Both parties, as is now standard in trials, invited the court to draw adverse inferences from the absence of witnesses. The principles are well-known (see Efobi v Royal Mail Group Ltd [2021] UKSC 33) and I will not recite them out here.

307.

The claimants complained in particular about the absence of Mr Son and Mr Misra. They submitted that the documentary record showed that both of them were heavily involved in the discussions with Mr Greensill and in the approval of the decisions concerning the various transactions in issue. They said that there was no adequate explanation for their absence. The claimants sought adverse inferences to be drawn about the SBDs’ failure to obtain any commitment about the use of the $440 million; the SBDs’ purpose in entering into the Impugned Transactions; the benefits to the SBDs; and their knowledge as to whether the Fairymead Notes had or had not been purchased or redeemed. I have concluded that the claimants have not established that either Mr Son or Mr Misra could have given evidence on these issues which could materially have changed the picture given by the totality of the evidence which is before the Court. I address this further below.

308.

The SBDs complained about the absence of Mr Degen and invited the Court to draw adverse inferences. Mr Degen is no longer employed by Credit Suisse (or its successor companies). Indeed it appears that his employment was terminated as a consequence of the losses suffered by CSAM from the collapse of the Greensill Group. The principal issue on which the SBDs sought an adverse inference was the knowledge of CSV about the cancellation of the RPA at the time of the Secondary Trade and/or its cancellation. I do not consider that it would be appropriate to draw such an inference. Mr Degen is no longer employed by Credit Suisse and there is no reason to expect Credit Suisse to call him.

309.

There was expert evidence of US law. The claimants called Professor Steven Schwarcz, an academic specialising in secured transactions and bankruptcy law. He has served as a tenured professor at Duke Law School for almost three decades and has published in the relevant areas. Before joining Duke University, he served for more than a decade as a partner in the New York offices of leading US firms. He was able to give clear, detailed explanations of the relevant principles of NY and US bankruptcy law relevant to the agreed expert questions. He was a careful witness who was properly engaged in the process and understood his duties to the court. He engaged with questions of principle and hypothetical issues.

310.

The SBDs called Professor Eric Schaffer. He is a former practising insolvency lawyer who retired from full-time practice as a partner in Reed Smith in 2020 and, since 2019, has held a part-time teaching-only position at Pittsburgh Law School.

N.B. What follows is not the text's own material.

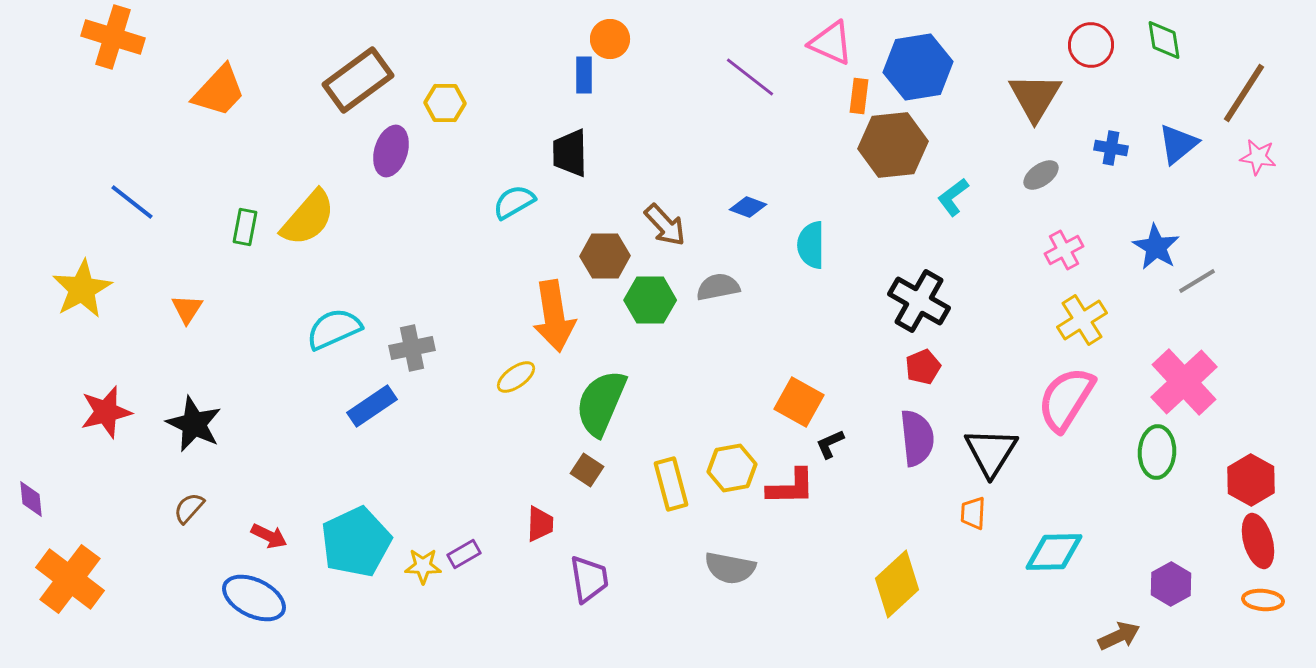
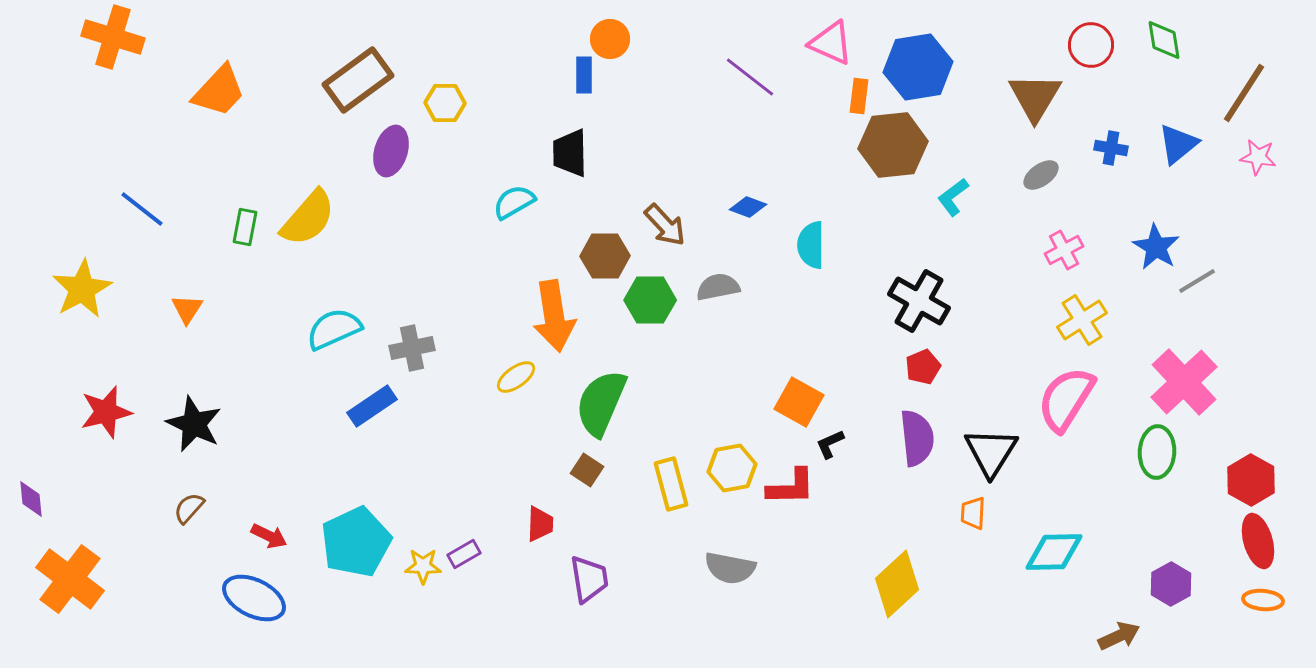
blue line at (132, 202): moved 10 px right, 7 px down
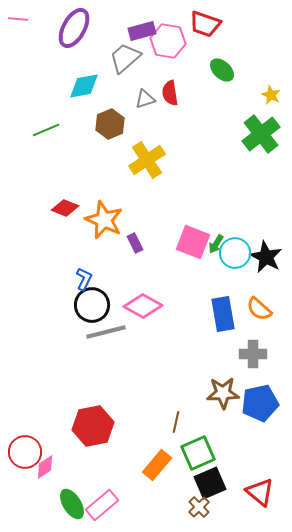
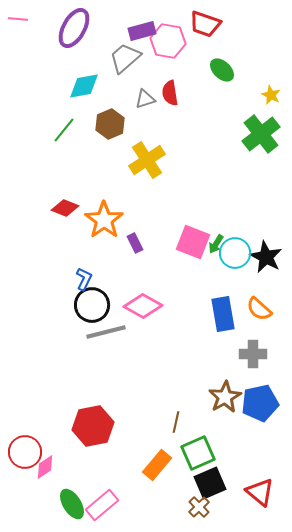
green line at (46, 130): moved 18 px right; rotated 28 degrees counterclockwise
orange star at (104, 220): rotated 12 degrees clockwise
brown star at (223, 393): moved 2 px right, 4 px down; rotated 28 degrees counterclockwise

He has not published papers on the relevant issues. He too carefully engaged with the questions and understood his duty to assist the court. He appeared to me less able than Professor Schwarcz to address hypothetical questions.

311.

I was satisfied that both experts did their sincere best to assist the court. They also helpfully identified areas of agreement. I shall address the details of their reasoning when resolving the remaining areas of disputes.

312.

There was also expert valuation evidence. On valuation, the claimants called Mr Marc Brown. The SBDs called Mr James Farrell and Mr Terence Mark.

313.

Mr Brown and Mr Farrell both had some relevant experience and expertise, though in different ways. Mr Brown has had significantly more experience of bankruptcies than Mr Farrell. Mr Farrell has had far more experience of the operations of construction businesses than Mr Brown. I have taken account of these different ranges of experience in my assessment of their evidence.

314.

I concluded that Mr Brown was often inclined to act as an advocate for the claimants and appeared unwilling to engage constructively with questions properly posed in cross-examination. At times he stubbornly maintained his position and appeared to regard his main function as avoiding giving anything away that might affect the claimants’ case. He also appeared defensive when challenged about his evidence. It appeared to me that he saw his role as being to bolster the claimants’ position and I have concluded that he was not always aware of his paramount duty to assist the Court. I give two examples here. First, there was a critical assumption in his first report that Katerra would have carried on business as a going concern if the CEA had not been entered into. This was not identified or spelt out. When asked about this he referred to a brief, cryptic, footnote which did not identify his assumption with the required clarity. Nor did his first report seek to justify the assumption. Second, he gave evidence that a reduction of the debt of a company by $440 million would always be matched by an increase of $440 million in the value of the equity in the company. When he was asked about possible cases where the assets and liabilities of the company meant that the reduction in debt would not be reflected in a corresponding increase in the value of the equity, instead of engaging properly with the question, he responded by reverting to examples where his argument would hold good. More generally he was disinclined to engage properly with counsel’s questions. I concluded that I should approach the evidence of Mr Brown with caution. Ultimately, however, the weight to be given to his evidence depended primarily on the cogency of his reasoning. I return to this below.

315.

I have concluded that Mr Farrell was seeking to do his best to assist the Court. He willingly conceded points and accepted that there were shortcomings in some of his analysis. He was however prepared to engage with the forensic process, and to explain his reasoning and elaborate where appropriate. His reports were clear in stating the assumptions he had made. On the other hand, in some important aspects of his evidence Mr Farrell resorted to “feel” or intuition, rather than grounding his conclusions in empirical data or verifiable experience. This limited the utility of some of his reasoning. I return to this concern about the cogency of his evidence below.

316.

Mr Mark gave evidence about the amount that a hypothetical purchaser of the Fairymead Notes would have required. He has extensive experience in relation to dealings in asset backed securities. As the case progressed it emerged that his evidence was of negligible relevance to the issues before me that have to be decided. Although the claimants referred to the value of the Fairymead Notes in their pleaded case the parties agreed that the potentially relevant issues for the purposes of section 423 were the value of the rights released by GL under the RPA, and the prejudice suffered by the claimants. It is not necessary for the resolution of these issues to determine the value of the Fairymead Notes themselves. I shall therefore not lengthen this judgment by saying any more about Mr Mark’s evidence.